W ofercie marki Mio - producenta wideorejestratorów samochodowych - pojawił się model MiVue 818, który oprócz nagrań z drogi proponuje dodatkową funkcję - lokalizowanie naszego pojazdu.
“Dzięki połączeniu za pośrednictwem Bluetooth, nasz smartfon wyświetli drogę do naszego pojazdu z dokładnością do kilku metrów i wskaże współrzędne, na których się znajduje" - czytamy w komputerswiat.
Urządzenie posiada także specjalną funkcję pozwalającą na sprawdzanie tego, ile kilometrów przejechaliśmy oraz łatwe oznaczanie tego, czy był to przejazd prywatny, czy służbowy. Wideorejestrator ostrzega również przed fotoradarami i pomaga przejechać przez odcinkowy pomiar prędkości z odpowiednią szybkością.
Bat na piratów drogowych
Wideorejestrator to podstawowa metoda walki niecierpliwymi kierowcami, którzy spieszą się tak bardzo, że podjeżdżają pod sam zderzak i poganiają nas światłami.
Jak pisaliśmy w InnPoland, takie zdarzenia są bardzo niebezpieczne i stresujące, a do tego trudno wykrywalne. No, chyba że mamy a samochodzie “kamerkę”, która uwieczni popisy pirata. – Nagrania z wideorejestratorów mogą być podstawą do ukarania takiego kierowcy – tłumaczy Robert Opas z Komendy Głównej Policji.
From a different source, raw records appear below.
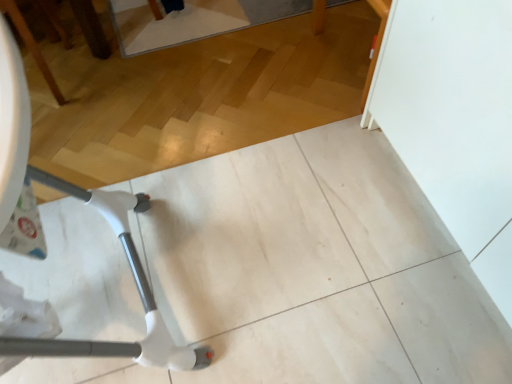 Locate an element on the screen. Image resolution: width=512 pixels, height=384 pixels. vacant space in front of wooden table at upper left is located at coordinates click(66, 133). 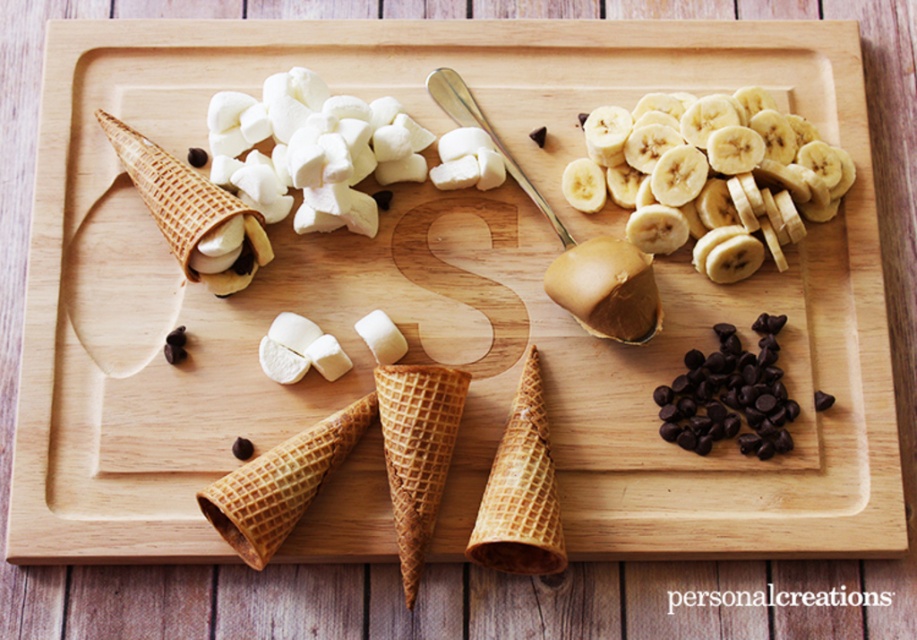 In the scene shown: Is yellow smooth banana at upper right closer to camera compared to dark chocolate chips at lower right?

No, yellow smooth banana at upper right is further to the viewer.

Which of these two, yellow smooth banana at upper right or dark chocolate chips at lower right, stands shorter?

Standing shorter between the two is dark chocolate chips at lower right.

Is point (706, 124) positioned before point (772, 339)?

No, it is not.

This screenshot has width=917, height=640. I want to click on yellow smooth banana at upper right, so click(709, 173). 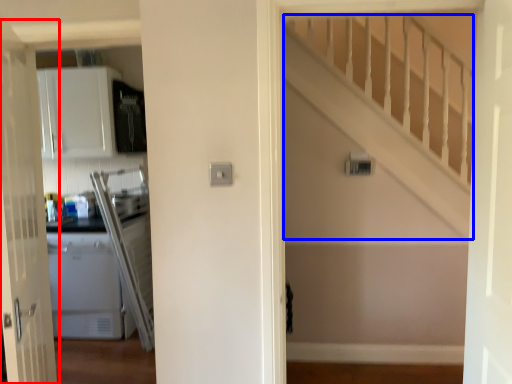 Question: Which object is further to the camera taking this photo, door (highlighted by a red box) or stairwell (highlighted by a blue box)?

Choices:
 (A) door
 (B) stairwell

Answer: (B) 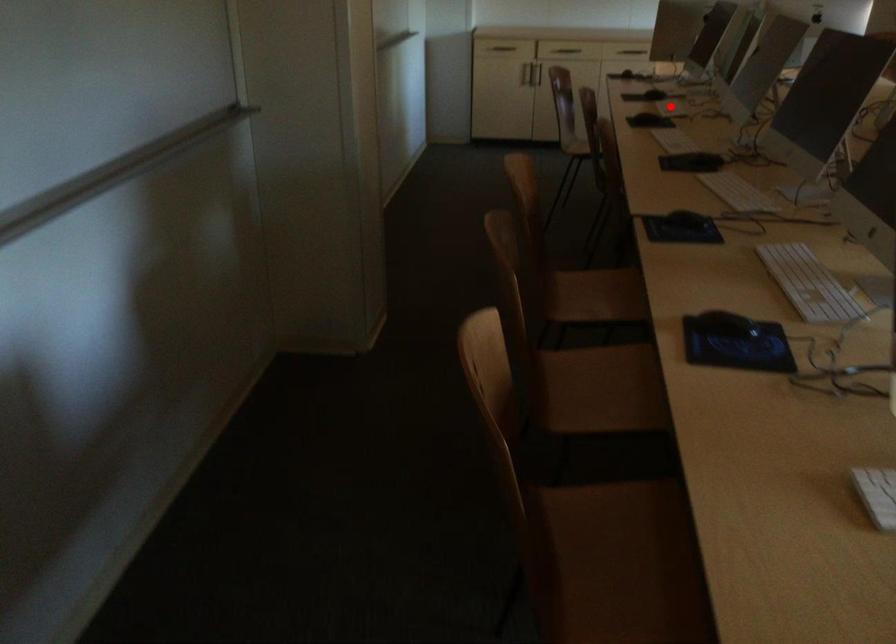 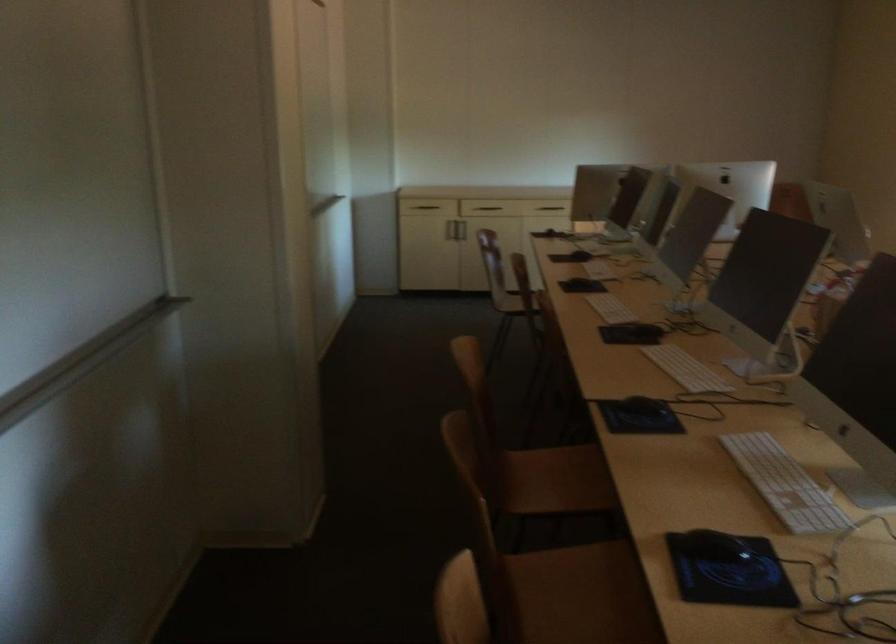 Question: I am providing you with two images of the same scene from different viewpoints. A red point is marked on the first image. Can you still see the location of the red point in image 2?

Choices:
 (A) Yes
 (B) No

Answer: (A) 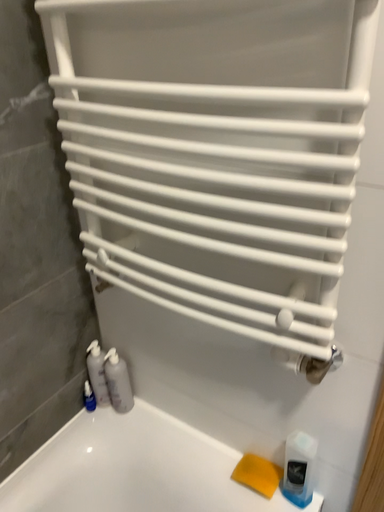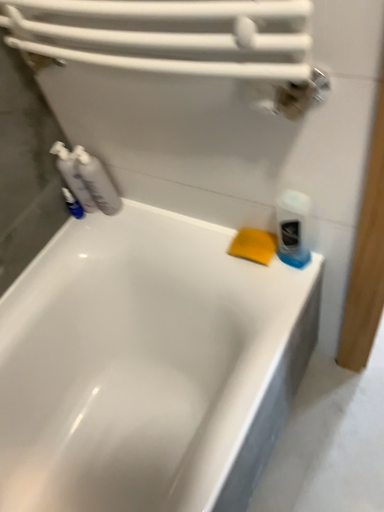 Question: How did the camera likely rotate when shooting the video?

Choices:
 (A) rotated upward
 (B) rotated downward

Answer: (B) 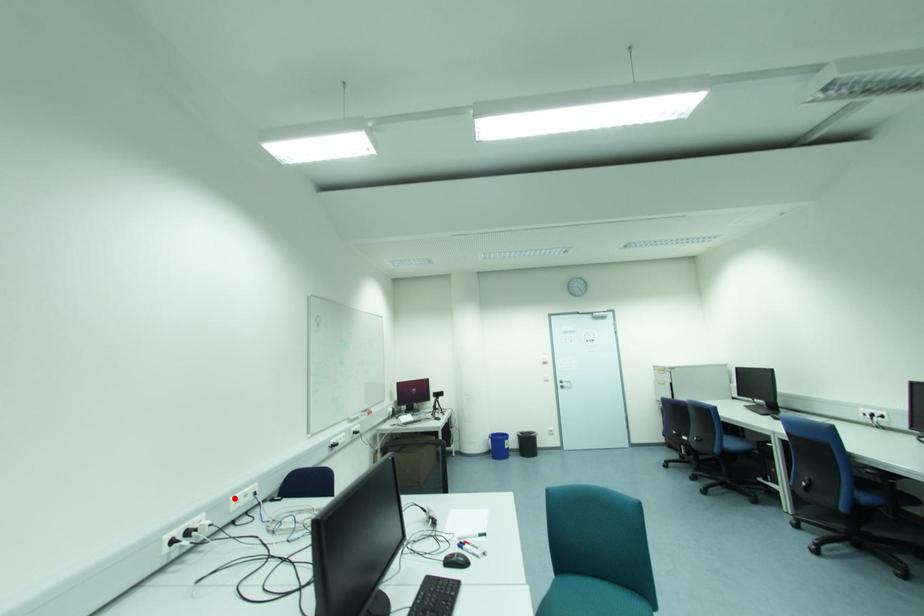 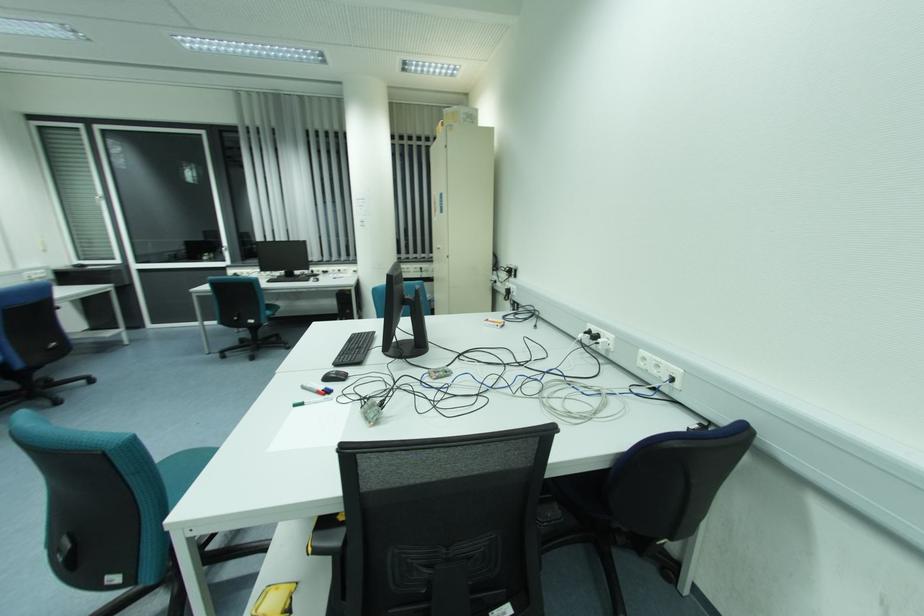 Find the pixel in the second image that matches the highlighted location in the first image.

(642, 352) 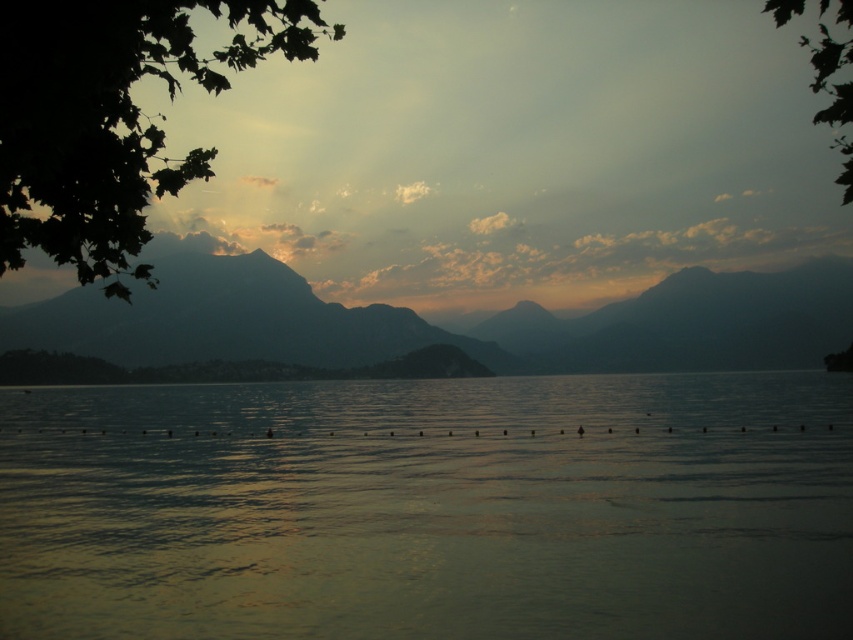 Question: Among these points, which one is farthest from the camera?

Choices:
 (A) (766, 4)
 (B) (109, 156)
 (C) (370, 332)

Answer: (C)

Question: Which point is closer to the camera?

Choices:
 (A) green leafy tree at upper right
 (B) silvery reflective water at center

Answer: (A)

Question: Does silvery reflective water at center have a greater width compared to green leafy tree at upper left?

Choices:
 (A) yes
 (B) no

Answer: (A)

Question: Is silvery reflective water at center bigger than green leafy tree at upper left?

Choices:
 (A) no
 (B) yes

Answer: (A)

Question: Based on their relative distances, which object is nearer to the silvery reflective water at center?

Choices:
 (A) green leafy tree at upper left
 (B) green leafy tree at upper right

Answer: (A)

Question: Does silvery reflective water at center appear over green leafy tree at upper right?

Choices:
 (A) no
 (B) yes

Answer: (A)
Nagranie z samochodowej kamerki można wysłać mailem na skrzynkę stopagresjidrogowej. Jeżeli będzie dobrej jakości, z widocznymi numerami rejestracyjnymi, może być potraktowane jako dowód w dalszym postępowaniu. Kierowca będzie musiał liczyć się z karą. Mandaty za jeżdżenie na zderzaku mogą dochodzić do 500 złotych.